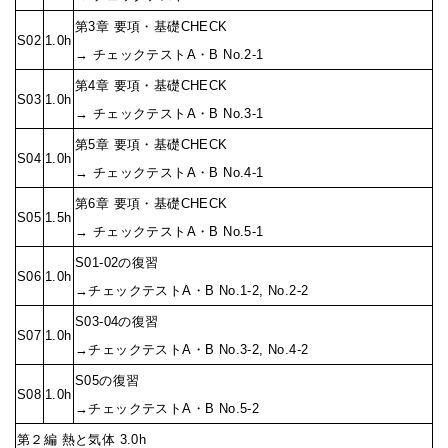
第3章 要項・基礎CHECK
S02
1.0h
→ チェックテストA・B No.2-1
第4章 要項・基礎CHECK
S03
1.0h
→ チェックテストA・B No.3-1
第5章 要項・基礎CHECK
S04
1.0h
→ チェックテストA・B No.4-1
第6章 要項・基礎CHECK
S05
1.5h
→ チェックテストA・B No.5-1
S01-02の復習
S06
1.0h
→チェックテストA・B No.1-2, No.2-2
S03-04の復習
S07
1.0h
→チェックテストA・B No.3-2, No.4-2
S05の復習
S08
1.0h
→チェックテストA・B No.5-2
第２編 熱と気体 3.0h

◆ Exercise requirements:
Give the records a second time exactly, keeping the images out.

◆ Task result:
第3章 要項・基礎CHECK
S02
1.0h
→ チェックテストA・B No.2-1
第4章 要項・基礎CHECK
S03
1.0h
→ チェックテストA・B No.3-1
第5章 要項・基礎CHECK
S04
1.0h
→ チェックテストA・B No.4-1
第6章 要項・基礎CHECK
S05
1.5h
→ チェックテストA・B No.5-1
S01-02の復習
S06
1.0h
→チェックテストA・B No.1-2, No.2-2
S03-04の復習
S07
1.0h
→チェックテストA・B No.3-2, No.4-2
S05の復習
S08
1.0h
→チェックテストA・B No.5-2
第２編 熱と気体 3.0h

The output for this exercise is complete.